# [THE PROBLEM]
Below are several records. Retype exactly those lines running from the one with "Allow selection (648, 1418)" through the one with "Make font size larger (1066, 685)", end lines included, and no others.

(Stored data)

● ● ● ● ● ● ●

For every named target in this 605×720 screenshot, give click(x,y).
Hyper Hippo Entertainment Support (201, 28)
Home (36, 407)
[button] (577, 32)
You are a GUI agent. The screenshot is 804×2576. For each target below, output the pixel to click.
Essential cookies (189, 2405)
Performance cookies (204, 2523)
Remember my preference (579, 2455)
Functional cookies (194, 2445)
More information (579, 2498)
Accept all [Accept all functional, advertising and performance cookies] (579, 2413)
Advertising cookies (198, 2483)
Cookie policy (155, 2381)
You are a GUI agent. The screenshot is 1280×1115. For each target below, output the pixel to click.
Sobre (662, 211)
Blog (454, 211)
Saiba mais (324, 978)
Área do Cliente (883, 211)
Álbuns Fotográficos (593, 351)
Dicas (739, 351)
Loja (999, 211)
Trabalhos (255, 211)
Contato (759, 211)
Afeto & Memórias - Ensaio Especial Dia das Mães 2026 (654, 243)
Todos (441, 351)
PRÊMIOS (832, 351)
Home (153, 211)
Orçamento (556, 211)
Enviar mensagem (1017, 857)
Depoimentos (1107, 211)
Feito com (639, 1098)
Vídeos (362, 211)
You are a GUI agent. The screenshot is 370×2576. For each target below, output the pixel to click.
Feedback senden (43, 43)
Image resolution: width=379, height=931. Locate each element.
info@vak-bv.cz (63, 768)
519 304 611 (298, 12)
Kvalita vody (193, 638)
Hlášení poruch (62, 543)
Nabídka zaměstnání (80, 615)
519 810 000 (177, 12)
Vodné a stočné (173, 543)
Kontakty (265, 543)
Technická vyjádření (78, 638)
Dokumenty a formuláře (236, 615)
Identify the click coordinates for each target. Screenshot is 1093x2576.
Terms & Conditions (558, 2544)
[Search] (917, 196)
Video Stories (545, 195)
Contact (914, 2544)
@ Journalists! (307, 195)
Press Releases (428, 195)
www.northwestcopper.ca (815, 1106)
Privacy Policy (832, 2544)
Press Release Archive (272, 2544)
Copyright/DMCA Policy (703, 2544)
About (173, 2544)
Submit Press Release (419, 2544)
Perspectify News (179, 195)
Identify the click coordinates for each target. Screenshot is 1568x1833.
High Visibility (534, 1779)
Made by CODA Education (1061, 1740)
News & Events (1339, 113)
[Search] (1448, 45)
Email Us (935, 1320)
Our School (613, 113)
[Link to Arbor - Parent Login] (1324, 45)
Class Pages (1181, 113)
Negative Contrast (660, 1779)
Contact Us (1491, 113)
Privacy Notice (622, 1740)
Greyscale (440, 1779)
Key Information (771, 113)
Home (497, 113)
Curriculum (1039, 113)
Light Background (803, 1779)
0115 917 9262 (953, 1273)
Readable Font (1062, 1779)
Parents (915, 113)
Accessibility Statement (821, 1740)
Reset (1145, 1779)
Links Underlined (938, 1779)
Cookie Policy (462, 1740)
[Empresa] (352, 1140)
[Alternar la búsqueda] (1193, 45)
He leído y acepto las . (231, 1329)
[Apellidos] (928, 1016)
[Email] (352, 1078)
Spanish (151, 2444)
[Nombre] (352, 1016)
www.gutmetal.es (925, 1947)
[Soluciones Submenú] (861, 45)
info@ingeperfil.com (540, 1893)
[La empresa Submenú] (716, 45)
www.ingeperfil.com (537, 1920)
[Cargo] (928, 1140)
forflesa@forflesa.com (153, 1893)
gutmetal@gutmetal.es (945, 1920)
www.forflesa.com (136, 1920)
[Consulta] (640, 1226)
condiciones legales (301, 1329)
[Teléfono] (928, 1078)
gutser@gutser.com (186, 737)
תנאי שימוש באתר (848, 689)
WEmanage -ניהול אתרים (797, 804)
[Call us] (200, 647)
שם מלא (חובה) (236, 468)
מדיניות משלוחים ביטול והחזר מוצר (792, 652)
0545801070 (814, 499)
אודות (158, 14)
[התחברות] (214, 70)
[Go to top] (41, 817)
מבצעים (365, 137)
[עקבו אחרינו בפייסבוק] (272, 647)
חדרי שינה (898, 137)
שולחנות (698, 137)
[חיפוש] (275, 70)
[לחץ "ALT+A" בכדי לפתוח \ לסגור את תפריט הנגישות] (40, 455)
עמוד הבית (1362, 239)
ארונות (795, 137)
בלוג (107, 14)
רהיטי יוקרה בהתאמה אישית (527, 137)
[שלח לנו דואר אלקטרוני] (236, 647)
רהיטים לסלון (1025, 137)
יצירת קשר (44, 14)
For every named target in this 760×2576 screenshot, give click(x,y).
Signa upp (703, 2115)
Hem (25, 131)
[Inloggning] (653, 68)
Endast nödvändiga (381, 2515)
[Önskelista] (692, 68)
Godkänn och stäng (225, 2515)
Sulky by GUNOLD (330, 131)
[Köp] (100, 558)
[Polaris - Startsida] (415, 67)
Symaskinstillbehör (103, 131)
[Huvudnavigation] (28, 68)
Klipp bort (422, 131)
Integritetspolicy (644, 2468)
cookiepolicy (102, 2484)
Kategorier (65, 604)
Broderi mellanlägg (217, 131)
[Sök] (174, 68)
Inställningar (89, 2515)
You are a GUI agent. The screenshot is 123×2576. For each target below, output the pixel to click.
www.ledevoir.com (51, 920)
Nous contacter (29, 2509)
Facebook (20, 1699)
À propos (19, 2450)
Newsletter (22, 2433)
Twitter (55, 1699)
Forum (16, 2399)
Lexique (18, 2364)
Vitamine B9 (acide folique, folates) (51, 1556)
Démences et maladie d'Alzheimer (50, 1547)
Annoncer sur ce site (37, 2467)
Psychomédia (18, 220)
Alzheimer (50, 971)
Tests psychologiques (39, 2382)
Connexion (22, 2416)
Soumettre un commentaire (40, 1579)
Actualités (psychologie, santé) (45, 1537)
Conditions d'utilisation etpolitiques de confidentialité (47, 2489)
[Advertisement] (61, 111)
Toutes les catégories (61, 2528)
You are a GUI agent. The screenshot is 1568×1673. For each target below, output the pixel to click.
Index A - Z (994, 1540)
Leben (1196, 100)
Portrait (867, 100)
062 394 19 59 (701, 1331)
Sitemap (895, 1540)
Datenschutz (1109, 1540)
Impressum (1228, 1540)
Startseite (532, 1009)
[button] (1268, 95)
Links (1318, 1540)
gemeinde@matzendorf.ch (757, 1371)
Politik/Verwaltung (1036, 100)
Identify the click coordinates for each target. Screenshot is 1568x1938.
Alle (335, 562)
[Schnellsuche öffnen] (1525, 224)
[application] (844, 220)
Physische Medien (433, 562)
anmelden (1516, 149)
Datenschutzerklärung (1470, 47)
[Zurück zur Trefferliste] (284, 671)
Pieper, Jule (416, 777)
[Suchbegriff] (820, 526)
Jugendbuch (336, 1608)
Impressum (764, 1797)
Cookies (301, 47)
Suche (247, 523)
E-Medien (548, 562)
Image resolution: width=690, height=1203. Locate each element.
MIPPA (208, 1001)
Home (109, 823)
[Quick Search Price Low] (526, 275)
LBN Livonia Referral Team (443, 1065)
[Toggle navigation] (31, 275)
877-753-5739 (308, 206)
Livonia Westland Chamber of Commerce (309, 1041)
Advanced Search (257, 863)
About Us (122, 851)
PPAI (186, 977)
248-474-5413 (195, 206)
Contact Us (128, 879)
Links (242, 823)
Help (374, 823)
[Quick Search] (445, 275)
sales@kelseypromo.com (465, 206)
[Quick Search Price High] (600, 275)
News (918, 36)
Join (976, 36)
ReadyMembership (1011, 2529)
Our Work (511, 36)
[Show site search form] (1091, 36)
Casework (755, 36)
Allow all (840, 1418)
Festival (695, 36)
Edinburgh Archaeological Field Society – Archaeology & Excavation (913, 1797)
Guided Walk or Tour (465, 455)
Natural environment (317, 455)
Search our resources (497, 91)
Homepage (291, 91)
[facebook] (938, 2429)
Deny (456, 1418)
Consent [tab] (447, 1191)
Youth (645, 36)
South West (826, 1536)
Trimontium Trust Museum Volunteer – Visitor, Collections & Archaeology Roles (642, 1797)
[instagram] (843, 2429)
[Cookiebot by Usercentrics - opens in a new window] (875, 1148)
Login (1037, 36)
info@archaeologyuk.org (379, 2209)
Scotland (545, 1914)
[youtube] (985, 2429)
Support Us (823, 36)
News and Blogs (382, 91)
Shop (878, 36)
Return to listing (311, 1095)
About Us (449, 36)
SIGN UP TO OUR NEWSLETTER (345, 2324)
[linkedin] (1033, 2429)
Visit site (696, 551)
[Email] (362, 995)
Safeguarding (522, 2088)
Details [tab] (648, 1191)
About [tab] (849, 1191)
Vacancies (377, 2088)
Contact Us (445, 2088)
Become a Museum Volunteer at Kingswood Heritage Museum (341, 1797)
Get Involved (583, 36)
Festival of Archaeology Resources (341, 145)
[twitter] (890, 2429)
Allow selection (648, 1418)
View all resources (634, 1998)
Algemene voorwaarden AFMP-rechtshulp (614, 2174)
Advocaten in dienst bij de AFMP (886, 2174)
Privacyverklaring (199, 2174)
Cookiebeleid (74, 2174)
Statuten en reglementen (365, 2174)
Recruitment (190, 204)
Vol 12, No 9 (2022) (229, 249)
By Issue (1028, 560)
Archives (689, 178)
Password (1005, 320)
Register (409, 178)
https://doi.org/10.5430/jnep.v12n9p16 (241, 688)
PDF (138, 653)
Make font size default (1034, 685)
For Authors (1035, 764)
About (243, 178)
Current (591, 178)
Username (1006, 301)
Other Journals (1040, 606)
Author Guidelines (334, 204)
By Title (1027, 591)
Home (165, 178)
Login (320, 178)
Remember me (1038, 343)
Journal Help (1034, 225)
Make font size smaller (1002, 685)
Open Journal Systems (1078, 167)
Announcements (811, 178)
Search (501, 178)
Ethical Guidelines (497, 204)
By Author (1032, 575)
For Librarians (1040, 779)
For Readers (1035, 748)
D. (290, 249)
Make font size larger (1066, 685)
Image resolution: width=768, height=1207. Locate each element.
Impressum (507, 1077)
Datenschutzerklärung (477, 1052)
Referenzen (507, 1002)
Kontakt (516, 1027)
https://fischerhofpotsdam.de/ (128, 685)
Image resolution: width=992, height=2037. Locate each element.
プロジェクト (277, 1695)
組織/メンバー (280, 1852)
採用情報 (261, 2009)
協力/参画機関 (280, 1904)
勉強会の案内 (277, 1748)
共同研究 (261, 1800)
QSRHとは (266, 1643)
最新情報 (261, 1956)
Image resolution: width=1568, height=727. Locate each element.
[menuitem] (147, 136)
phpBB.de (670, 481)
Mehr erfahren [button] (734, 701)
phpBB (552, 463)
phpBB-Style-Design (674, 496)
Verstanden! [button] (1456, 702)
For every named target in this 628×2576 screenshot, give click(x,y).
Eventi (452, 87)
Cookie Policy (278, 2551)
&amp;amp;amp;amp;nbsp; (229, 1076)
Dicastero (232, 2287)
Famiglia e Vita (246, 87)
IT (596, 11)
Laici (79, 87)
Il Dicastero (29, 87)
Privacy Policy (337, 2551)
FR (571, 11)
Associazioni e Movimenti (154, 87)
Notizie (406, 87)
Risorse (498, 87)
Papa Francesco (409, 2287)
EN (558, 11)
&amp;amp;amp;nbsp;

● ● ● ● ● ● ●

# [WRITTEN RESPONSE]
Allow selection (648, 1418)
View all resources (634, 1998)
Algemene voorwaarden AFMP-rechtshulp (614, 2174)
Advocaten in dienst bij de AFMP (886, 2174)
Privacyverklaring (199, 2174)
Cookiebeleid (74, 2174)
Statuten en reglementen (365, 2174)
Recruitment (190, 204)
Vol 12, No 9 (2022) (229, 249)
By Issue (1028, 560)
Archives (689, 178)
Password (1005, 320)
Register (409, 178)
https://doi.org/10.5430/jnep.v12n9p16 (241, 688)
PDF (138, 653)
Make font size default (1034, 685)
For Authors (1035, 764)
About (243, 178)
Current (591, 178)
Username (1006, 301)
Other Journals (1040, 606)
Author Guidelines (334, 204)
By Title (1027, 591)
Home (165, 178)
Login (320, 178)
Remember me (1038, 343)
Journal Help (1034, 225)
Make font size smaller (1002, 685)
Open Journal Systems (1078, 167)
Announcements (811, 178)
Search (501, 178)
Ethical Guidelines (497, 204)
By Author (1032, 575)
For Librarians (1040, 779)
For Readers (1035, 748)
D. (290, 249)
Make font size larger (1066, 685)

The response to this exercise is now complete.